----- Listed entries

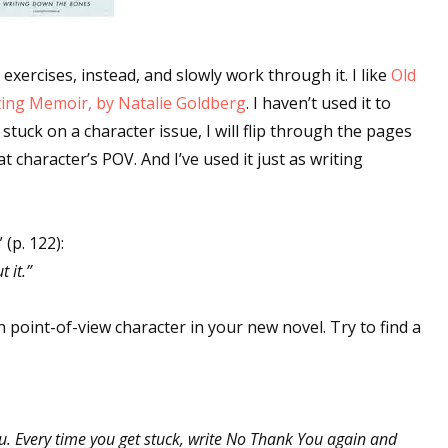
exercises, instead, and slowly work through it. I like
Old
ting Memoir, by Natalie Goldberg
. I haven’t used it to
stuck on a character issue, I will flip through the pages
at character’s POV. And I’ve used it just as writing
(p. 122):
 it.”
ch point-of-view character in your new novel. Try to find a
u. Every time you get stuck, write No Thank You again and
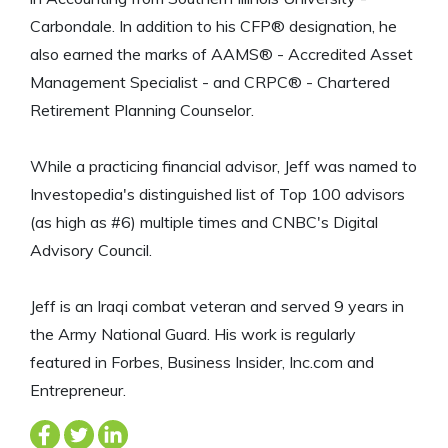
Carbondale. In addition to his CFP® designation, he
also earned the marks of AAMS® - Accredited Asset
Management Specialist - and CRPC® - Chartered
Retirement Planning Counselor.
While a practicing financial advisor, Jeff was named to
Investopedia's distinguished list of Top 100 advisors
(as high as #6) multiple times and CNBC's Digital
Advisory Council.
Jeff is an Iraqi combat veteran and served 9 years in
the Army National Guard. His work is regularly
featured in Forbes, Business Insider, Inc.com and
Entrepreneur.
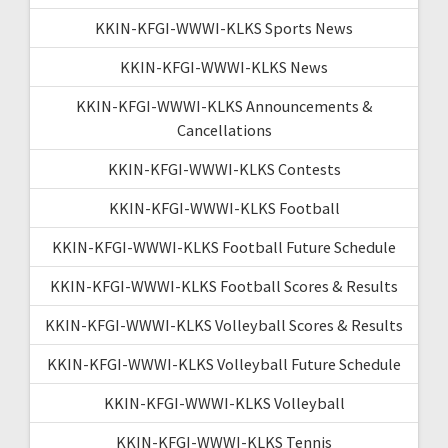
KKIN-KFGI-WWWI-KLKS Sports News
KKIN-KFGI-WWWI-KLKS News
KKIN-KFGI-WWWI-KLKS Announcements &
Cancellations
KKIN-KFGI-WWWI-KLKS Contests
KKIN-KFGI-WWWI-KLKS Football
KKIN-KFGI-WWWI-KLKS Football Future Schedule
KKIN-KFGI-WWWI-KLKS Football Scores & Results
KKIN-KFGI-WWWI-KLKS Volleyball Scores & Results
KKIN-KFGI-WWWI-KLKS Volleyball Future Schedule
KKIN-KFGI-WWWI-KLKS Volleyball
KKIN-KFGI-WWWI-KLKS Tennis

----------
----- Listed entries

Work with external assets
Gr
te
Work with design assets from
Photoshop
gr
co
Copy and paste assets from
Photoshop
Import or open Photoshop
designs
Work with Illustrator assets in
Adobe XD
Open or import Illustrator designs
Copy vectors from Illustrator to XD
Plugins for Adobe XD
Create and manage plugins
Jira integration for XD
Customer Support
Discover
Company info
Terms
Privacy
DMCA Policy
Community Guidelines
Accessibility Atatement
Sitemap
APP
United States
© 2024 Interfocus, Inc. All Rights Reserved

----------

- **Task brief**
Your answer should consist solely of the lines above from the line with "Import or open Photoshop" to the line with "All Rights Reserved", both included, reproduced exactly.

- **Solution**
Import or open Photoshop
designs
Work with Illustrator assets in
Adobe XD
Open or import Illustrator designs
Copy vectors from Illustrator to XD
Plugins for Adobe XD
Create and manage plugins
Jira integration for XD
Customer Support
Discover
Company info
Terms
Privacy
DMCA Policy
Community Guidelines
Accessibility Atatement
Sitemap
APP
United States
© 2024 Interfocus, Inc. All Rights Reserved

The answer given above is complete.